▶ About this task
Return the data that follows, keeping every word and mark unchanged.

START Supplied material

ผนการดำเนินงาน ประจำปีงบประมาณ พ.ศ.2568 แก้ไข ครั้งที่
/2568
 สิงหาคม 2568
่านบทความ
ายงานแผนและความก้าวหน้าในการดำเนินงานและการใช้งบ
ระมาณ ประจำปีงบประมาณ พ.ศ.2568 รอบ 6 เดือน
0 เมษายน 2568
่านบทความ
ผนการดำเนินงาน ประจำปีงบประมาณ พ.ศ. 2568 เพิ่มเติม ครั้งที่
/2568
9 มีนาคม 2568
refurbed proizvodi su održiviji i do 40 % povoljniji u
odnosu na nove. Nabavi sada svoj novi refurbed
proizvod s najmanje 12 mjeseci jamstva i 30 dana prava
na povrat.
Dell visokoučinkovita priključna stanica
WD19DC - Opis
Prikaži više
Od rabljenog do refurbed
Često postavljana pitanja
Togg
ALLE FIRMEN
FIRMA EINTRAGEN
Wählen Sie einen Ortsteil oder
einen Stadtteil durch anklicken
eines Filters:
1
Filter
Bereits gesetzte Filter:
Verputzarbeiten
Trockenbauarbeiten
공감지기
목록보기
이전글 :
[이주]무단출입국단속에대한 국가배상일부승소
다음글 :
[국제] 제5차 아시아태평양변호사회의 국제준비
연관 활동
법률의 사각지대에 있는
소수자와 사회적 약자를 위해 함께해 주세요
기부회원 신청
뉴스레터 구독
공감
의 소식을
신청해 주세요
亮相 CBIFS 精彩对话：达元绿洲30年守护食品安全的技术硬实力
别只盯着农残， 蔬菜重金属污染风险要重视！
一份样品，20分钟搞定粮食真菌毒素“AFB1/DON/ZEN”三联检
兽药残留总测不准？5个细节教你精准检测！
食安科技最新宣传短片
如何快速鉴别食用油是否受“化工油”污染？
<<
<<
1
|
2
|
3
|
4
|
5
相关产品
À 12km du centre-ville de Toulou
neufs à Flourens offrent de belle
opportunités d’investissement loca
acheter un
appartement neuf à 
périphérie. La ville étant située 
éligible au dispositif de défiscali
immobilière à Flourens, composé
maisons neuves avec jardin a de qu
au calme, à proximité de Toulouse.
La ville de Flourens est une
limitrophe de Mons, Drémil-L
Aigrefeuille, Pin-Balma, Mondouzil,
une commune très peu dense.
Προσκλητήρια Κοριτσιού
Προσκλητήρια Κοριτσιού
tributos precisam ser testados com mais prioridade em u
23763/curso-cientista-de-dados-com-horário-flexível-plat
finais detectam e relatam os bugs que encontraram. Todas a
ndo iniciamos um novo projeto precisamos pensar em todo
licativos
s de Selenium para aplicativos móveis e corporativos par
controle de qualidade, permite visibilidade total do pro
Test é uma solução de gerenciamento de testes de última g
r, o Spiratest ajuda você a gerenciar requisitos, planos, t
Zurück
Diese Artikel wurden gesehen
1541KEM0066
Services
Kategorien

END Supplied material

▶ Finished exercise
ผนการดำเนินงาน ประจำปีงบประมาณ พ.ศ.2568 แก้ไข ครั้งที่
/2568
 สิงหาคม 2568
่านบทความ
ายงานแผนและความก้าวหน้าในการดำเนินงานและการใช้งบ
ระมาณ ประจำปีงบประมาณ พ.ศ.2568 รอบ 6 เดือน
0 เมษายน 2568
่านบทความ
ผนการดำเนินงาน ประจำปีงบประมาณ พ.ศ. 2568 เพิ่มเติม ครั้งที่
/2568
9 มีนาคม 2568
refurbed proizvodi su održiviji i do 40 % povoljniji u
odnosu na nove. Nabavi sada svoj novi refurbed
proizvod s najmanje 12 mjeseci jamstva i 30 dana prava
na povrat.
Dell visokoučinkovita priključna stanica
WD19DC - Opis
Prikaži više
Od rabljenog do refurbed
Često postavljana pitanja
Togg
ALLE FIRMEN
FIRMA EINTRAGEN
Wählen Sie einen Ortsteil oder
einen Stadtteil durch anklicken
eines Filters:
1
Filter
Bereits gesetzte Filter:
Verputzarbeiten
Trockenbauarbeiten
공감지기
목록보기
이전글 :
[이주]무단출입국단속에대한 국가배상일부승소
다음글 :
[국제] 제5차 아시아태평양변호사회의 국제준비
연관 활동
법률의 사각지대에 있는
소수자와 사회적 약자를 위해 함께해 주세요
기부회원 신청
뉴스레터 구독
공감
의 소식을
신청해 주세요
亮相 CBIFS 精彩对话：达元绿洲30年守护食品安全的技术硬实力
别只盯着农残， 蔬菜重金属污染风险要重视！
一份样品，20分钟搞定粮食真菌毒素“AFB1/DON/ZEN”三联检
兽药残留总测不准？5个细节教你精准检测！
食安科技最新宣传短片
如何快速鉴别食用油是否受“化工油”污染？
<<
<<
1
|
2
|
3
|
4
|
5
相关产品
À 12km du centre-ville de Toulou
neufs à Flourens offrent de belle
opportunités d’investissement loca
acheter un
appartement neuf à 
périphérie. La ville étant située 
éligible au dispositif de défiscali
immobilière à Flourens, composé
maisons neuves avec jardin a de qu
au calme, à proximité de Toulouse.
La ville de Flourens est une
limitrophe de Mons, Drémil-L
Aigrefeuille, Pin-Balma, Mondouzil,
une commune très peu dense.
Προσκλητήρια Κοριτσιού
Προσκλητήρια Κοριτσιού
tributos precisam ser testados com mais prioridade em u
23763/curso-cientista-de-dados-com-horário-flexível-plat
finais detectam e relatam os bugs que encontraram. Todas a
ndo iniciamos um novo projeto precisamos pensar em todo
licativos
s de Selenium para aplicativos móveis e corporativos par
controle de qualidade, permite visibilidade total do pro
Test é uma solução de gerenciamento de testes de última g
r, o Spiratest ajuda você a gerenciar requisitos, planos, t
Zurück
Diese Artikel wurden gesehen
1541KEM0066
Services
Kategorien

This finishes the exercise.